For those who think my grammar has gone sour, the post title here is a quote by the Cheshire Cat character in the book, “Alice in Wonderland.” (The topic in this week’s Without a Net creativity class was Curiosity.) The pheasant above seems to be gazing into a looking glass, so we seem to be headed down a Lewis Carroll rabbit hole.

I found the following quote in Scientific American, adapted from Wired to Create: Unraveling the Mysteries of the Creative Mind, by Scott Barry Kaufman and Carolyn Gregoire, from studies at Harvard.

“Openness to experience is absolutely essential to creativity. Those who are high in openness tend to be imaginative, curious, perceptive, creative, artistic, thoughtful and intellectual. They are driven to explore their own inner worlds of ideas, emotions, sensations, and fantasies and, outwardly, to constantly seek out and attempt to make meaning of new information in their environment… Findings suggest the drive for exploration, in its many forms, may be the single most important personal factorpredicting creative achievement.”

This is a pretty significant statement, and not surprising to those who’ve worked in creative fields or who surround themselves with creative people (though I think everyone is a creative, whether dormant or in bloom.)

Centering exercise

We did a breathing exercise in which we paused at the end of the exhale. We listened to the silence and calm, and then were asked to be curious about where the inhale came from. It takes a bit of concentration.  A few people pinpointed a physical place in the body as the origin of breath, and others noticed a feeling of need that propelled the inhalation. We noticed how being curious helped concentrate our focus and thus turn inward quicker.


My talk about curiosity was simple; I listed all the qualities I could think of that go along with being curious.

  1. It requires open-mindedness, a willingness to see things differently.
  2. Humility goes with curiosity. We have to suspend the idea that we have all the answers, and have to be willing to wrong.
  3. Curiosity about others requires and expands empathy. If I want to know more I have to change my small idea of how life is supposed to be lived.
  4. I’d have to have curiosity to have equanimity. I’d be weighed down by strong judgment if I stopped questioning.
  5. Curiosity brings me to the present moment. That’s where the answers are. I can’t be satisfied with past assumptions or patterns.
  6. Introspection and outer exploration is risky. I have to find courage to embrace the unpredictable.

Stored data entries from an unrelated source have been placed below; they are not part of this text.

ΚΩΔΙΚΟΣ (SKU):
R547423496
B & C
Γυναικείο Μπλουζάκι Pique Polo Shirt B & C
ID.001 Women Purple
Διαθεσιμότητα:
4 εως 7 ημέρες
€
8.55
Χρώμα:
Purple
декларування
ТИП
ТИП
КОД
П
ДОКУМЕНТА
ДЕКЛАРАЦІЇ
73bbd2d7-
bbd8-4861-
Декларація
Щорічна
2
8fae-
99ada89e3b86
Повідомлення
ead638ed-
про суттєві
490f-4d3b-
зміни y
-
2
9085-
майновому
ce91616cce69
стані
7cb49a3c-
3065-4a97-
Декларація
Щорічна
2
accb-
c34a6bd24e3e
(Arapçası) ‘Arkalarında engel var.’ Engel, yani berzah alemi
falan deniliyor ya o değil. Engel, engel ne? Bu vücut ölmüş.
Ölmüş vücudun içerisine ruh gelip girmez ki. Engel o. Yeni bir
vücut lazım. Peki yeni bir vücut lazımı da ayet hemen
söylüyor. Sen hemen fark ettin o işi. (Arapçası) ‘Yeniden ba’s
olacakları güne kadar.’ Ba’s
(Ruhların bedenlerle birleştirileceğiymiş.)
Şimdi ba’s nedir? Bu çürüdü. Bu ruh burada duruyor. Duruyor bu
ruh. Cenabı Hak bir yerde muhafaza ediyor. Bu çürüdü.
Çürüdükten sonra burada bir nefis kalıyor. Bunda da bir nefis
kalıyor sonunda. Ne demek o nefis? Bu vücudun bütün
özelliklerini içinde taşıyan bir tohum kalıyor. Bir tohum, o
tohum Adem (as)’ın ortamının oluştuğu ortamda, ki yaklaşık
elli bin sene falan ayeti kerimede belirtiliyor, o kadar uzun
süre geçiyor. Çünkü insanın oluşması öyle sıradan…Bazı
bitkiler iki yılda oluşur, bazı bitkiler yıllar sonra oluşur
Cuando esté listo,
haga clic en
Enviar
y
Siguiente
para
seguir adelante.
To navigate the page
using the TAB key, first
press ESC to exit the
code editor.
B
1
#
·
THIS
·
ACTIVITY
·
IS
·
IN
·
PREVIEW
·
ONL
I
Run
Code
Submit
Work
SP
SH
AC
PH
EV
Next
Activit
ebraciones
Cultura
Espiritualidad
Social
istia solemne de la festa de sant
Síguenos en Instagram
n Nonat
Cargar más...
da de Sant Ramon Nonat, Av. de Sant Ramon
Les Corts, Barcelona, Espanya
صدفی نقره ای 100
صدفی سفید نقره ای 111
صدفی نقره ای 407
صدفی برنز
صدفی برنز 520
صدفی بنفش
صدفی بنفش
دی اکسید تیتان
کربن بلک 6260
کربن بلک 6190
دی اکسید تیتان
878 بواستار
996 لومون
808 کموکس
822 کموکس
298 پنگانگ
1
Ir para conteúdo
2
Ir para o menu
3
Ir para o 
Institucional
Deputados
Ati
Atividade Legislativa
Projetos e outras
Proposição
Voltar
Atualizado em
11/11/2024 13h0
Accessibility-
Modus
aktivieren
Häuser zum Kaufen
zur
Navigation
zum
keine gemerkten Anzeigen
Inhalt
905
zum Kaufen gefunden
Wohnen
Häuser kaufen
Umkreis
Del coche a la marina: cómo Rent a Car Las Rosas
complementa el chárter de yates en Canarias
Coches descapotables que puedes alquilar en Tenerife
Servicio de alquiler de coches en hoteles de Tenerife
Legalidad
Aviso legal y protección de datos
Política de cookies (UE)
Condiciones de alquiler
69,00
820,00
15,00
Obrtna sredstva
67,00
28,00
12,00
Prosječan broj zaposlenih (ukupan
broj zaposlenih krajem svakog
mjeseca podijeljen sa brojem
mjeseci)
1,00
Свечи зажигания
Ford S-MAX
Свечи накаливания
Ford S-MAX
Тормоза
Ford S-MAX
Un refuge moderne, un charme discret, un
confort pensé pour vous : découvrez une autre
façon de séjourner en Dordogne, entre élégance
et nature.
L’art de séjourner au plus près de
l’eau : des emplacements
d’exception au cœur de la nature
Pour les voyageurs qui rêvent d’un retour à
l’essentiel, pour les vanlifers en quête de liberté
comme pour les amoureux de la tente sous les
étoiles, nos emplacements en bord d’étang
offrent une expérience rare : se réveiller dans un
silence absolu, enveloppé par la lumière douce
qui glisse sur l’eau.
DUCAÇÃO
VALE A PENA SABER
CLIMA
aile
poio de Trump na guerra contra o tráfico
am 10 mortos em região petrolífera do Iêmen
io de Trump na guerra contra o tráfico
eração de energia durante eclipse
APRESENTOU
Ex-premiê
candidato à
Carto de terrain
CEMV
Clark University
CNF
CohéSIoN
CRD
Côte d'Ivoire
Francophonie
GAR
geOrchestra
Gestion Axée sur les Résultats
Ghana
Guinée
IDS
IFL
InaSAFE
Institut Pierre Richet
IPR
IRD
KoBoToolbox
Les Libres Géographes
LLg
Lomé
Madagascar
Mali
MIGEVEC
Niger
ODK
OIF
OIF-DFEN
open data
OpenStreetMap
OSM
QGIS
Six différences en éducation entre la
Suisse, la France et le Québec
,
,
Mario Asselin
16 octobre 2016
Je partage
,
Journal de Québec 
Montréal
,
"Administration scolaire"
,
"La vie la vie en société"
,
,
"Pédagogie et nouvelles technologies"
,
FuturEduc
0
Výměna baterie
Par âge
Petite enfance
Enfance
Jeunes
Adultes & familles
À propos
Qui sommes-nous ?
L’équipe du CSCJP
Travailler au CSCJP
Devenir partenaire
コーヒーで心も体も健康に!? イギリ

All of this courageous inquisitiveness calls for a detachment from knowledge. It demands that I be more in touch with a receptive response to the moment. Curiosity is a great word for being “without a net.”

Last week we talked about Risk. If my curiosity is strong enough, I’ll be willing to take risks.

Card Game

Our Without a Net Card exercise for the week involved asking questions about a particular painting. We chose the pheasant in the fancy frame. Here are some of the creative and curious questions that the group came up with.

Is the bird showing off?

What’s he looking at?

Is the bird looking at the past or the future?

Is the bird so close to the picture he sees in gray instead of the real colors?

What kind of road is the bird traveling?

Why is the frame ornate?

Is the bird going home to the black and white scene?

Why doesn’t the bird go fly around?

What is the bird’s name?

What time period is this?

Is the bird desperate?

I’ve offered this exercise before in my workshops, a practice that concentrates and deepens observation of an object. The part people seem to enjoy the most is when they hear the interesting questions of others. Very few people ask the same questions. Hearing what others wonder about enlarges our sense of possibility. Curiosity builds on itself.


We played with watercolor, only with the intention of exploring the capabilities of the medium. There were no skills taught or images to replicate—just an instruction to discover what watercolors do. I’m a proponent of letting water flow and drip and do its thing rather than trying to control it, like you’re filling in an image in a coloring book. In addition to the paint, we used salt, plastic wrap, rubbing alcohol, crayons, sponges, to achieve different affects. It’s always fascinating to see that with the same assignment each person has a wildly different way of going about the task. We saw again how we’re all curious in a different way. The consensus was that goofing around is fun, and we all became more interested in how good watercolor artists make it work well. I posted examples of our investigations on my personal blog.